American Anti-Slavery Society
organization of reformers who embraced moral persuasion to end slavery; founded in 1833, it opposed gradual emancipation, rejected compensation to slaveholders, supported many types of reform, and welcomed women as full and active members.
American and Foreign Anti-Slavery Society
organization founded in 1840 and led by Lewis and Arthur Tappan that opposed the radical ideas of William Lloyd Garrison, especially his attacks on the churches and the Constitution; it followed a more moderate approach and supported the political activities of the Liberty Party.
Frederick Douglass
former slave who became an effective abolitionist with an authenticity to his speeches unmatched by other anti-slavery voices; initially a follower of William Lloyd Garrison, he broke away and started his own abolitionist newspaper, The North Star. From the 1840s to his death in 1895, he was the leading black spokesman in America.
Compensated Emancipation
approach to ending slavery that called for slaveholders to be paid for the loss of their "property" as slaves were freed; such proposals were based on the belief that slaveholders would be less resistant to abolition if the economic blow were softened by compensation. A variety of such programs were proposed, some with the support of government leaders, up to and even during the Civil War.
Gradual Emancipation
approach to ending slavery that called for the phasing out of slavery over a period of time; many gradual emancipation proposals were built around the granting of freedom to children of slaves who were born after a specified date, usually when they attained a specified age; in this way, as existing slaves aged and died, slavery would gradually die too. Many of the northern states, which abolished slavery following the American Revolution, adopted this method of ending the institution.
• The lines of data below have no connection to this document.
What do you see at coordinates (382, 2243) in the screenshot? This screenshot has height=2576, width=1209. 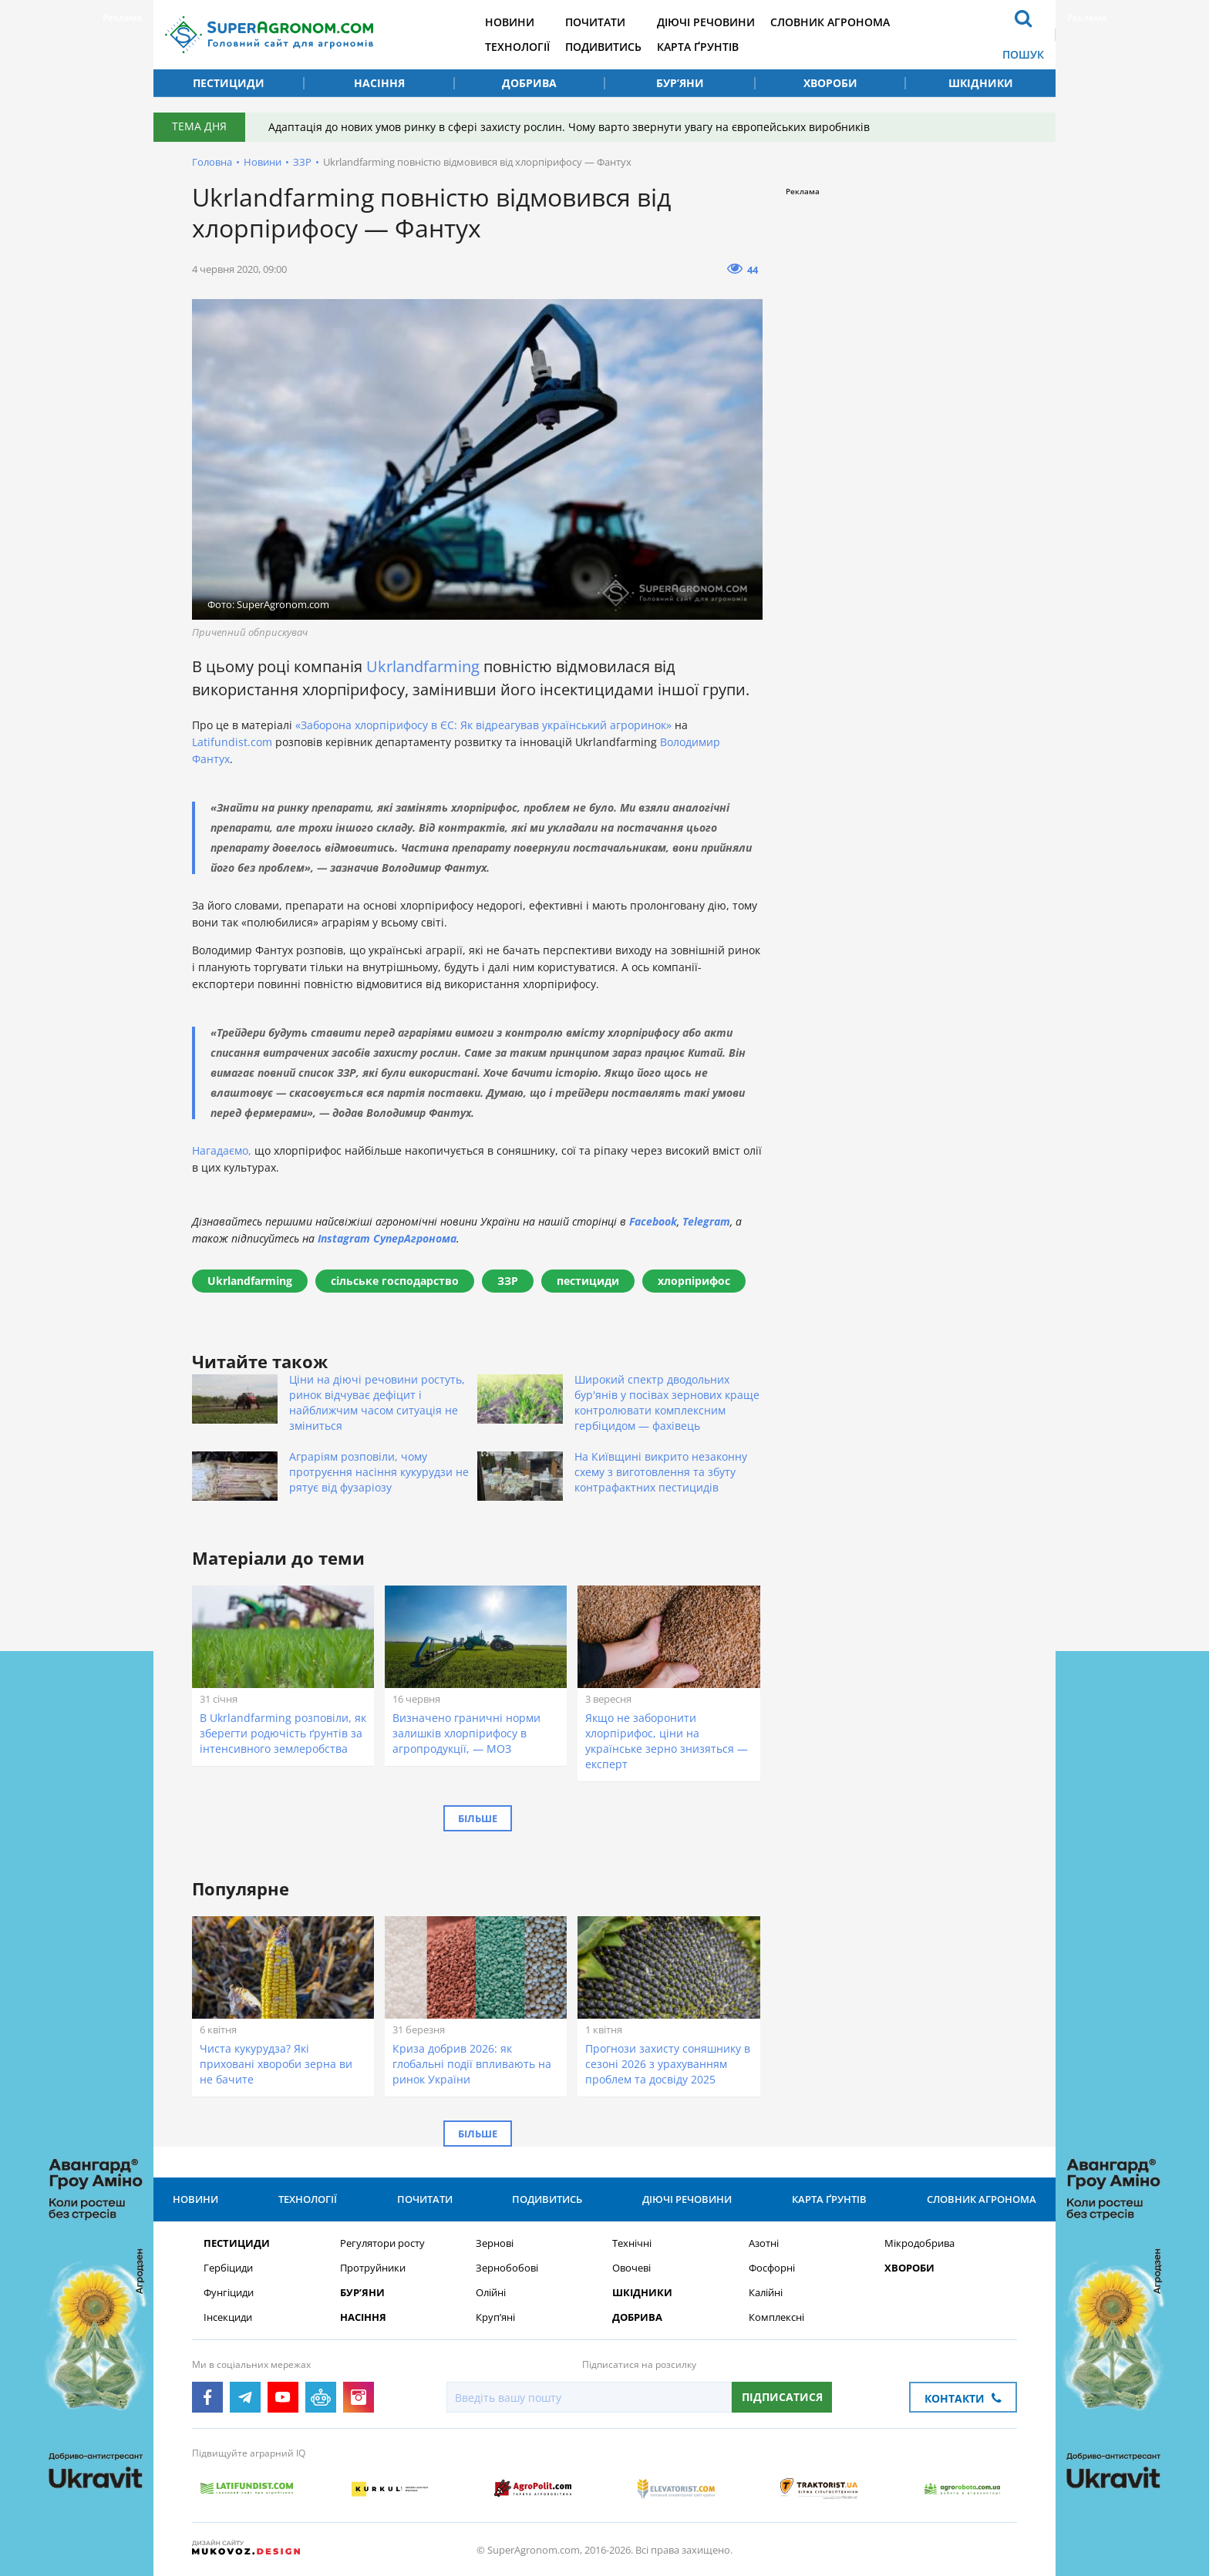 I see `Регулятори росту` at bounding box center [382, 2243].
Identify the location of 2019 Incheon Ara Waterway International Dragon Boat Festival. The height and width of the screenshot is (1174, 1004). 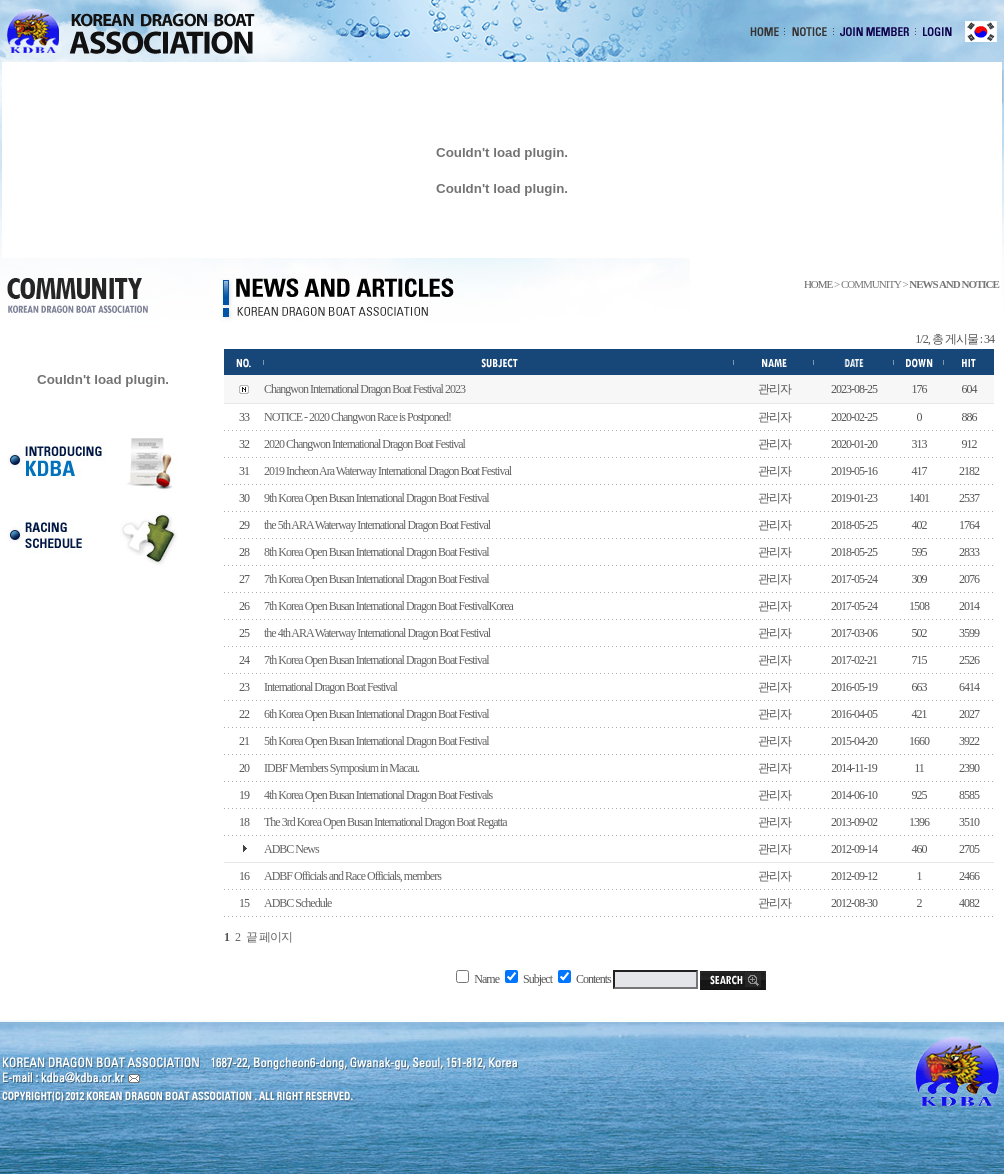 (387, 471). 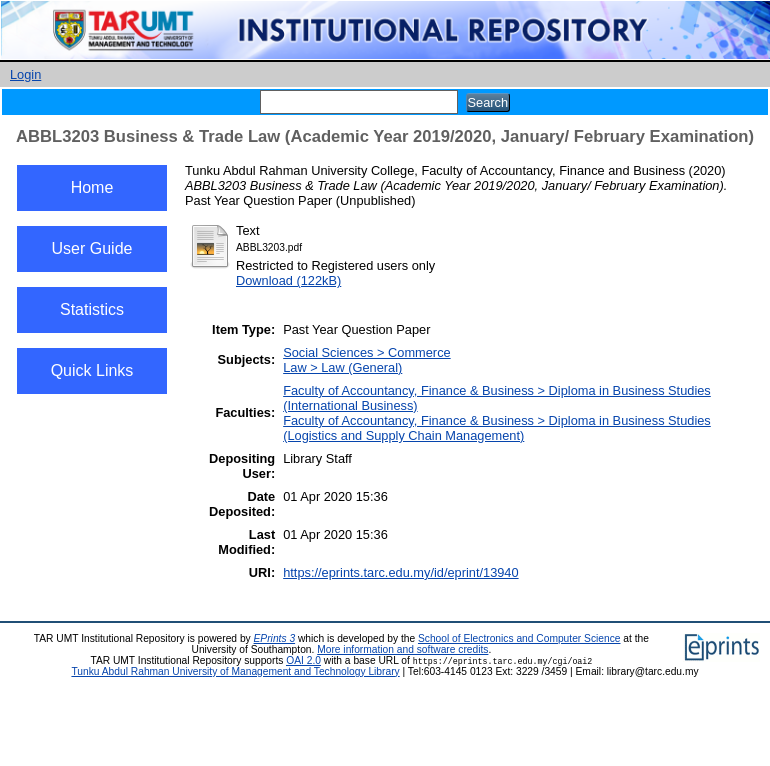  Describe the element at coordinates (92, 370) in the screenshot. I see `Quick Links` at that location.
American Colonization Society
organization founded in 1817 that advocated sending freed slaves to a colony in Africa; it established the colony of Liberia in 1827 and encouraged free African Americans to emigrate there as well.
American Temperance Society
first national temperance organization, founded in 1826, which sent agents to preach total abstinence from alcohol; the society pressed individuals to sign pledges of sobriety and states to prohibit the use of alcohol.
Maine Law
first statewide attempt to restrict the consumption of alcohol; the law prohibited the manufacture and sale of alcohol except for medical reasons.
Romanticism
belief in human perfectibility which influenced literature, art, philosophy, and architecture. It was a response to the Enlightenment and emphasized imagination, emotion, appreciation of nature, and subjectivity.
Transcendentalists
writers who believed in the search for reality and truth through spiritual intuition; they held that man was capable of discovering truth without reference to established authority. This belief justified the reformers' challenges to the conventional thinking of their time.
Brook Farm
utopian society established by transcendentalist George Ripley near Boston in 1841; members shared equally in farm work and leisure discussions of literature and art. Author Nathaniel Hawthorne and others became disenchanted with the experiment, and it collapsed after a fire in 1847.
Horace Mann
reformer who led a crusade to improve public education in America; as secretary of the Massachusetts Board of Education, he established a minimum school term, formalized teacher training, and moved curriculum away from religious training toward more secular subjects.
Dorothea Dix
schoolteacher turned reformer; she was a pioneer for humane treatment of the mentally ill. She lobbied state legislatures to create separate hospitals for the insane and to remove them from the depravity of the penal system.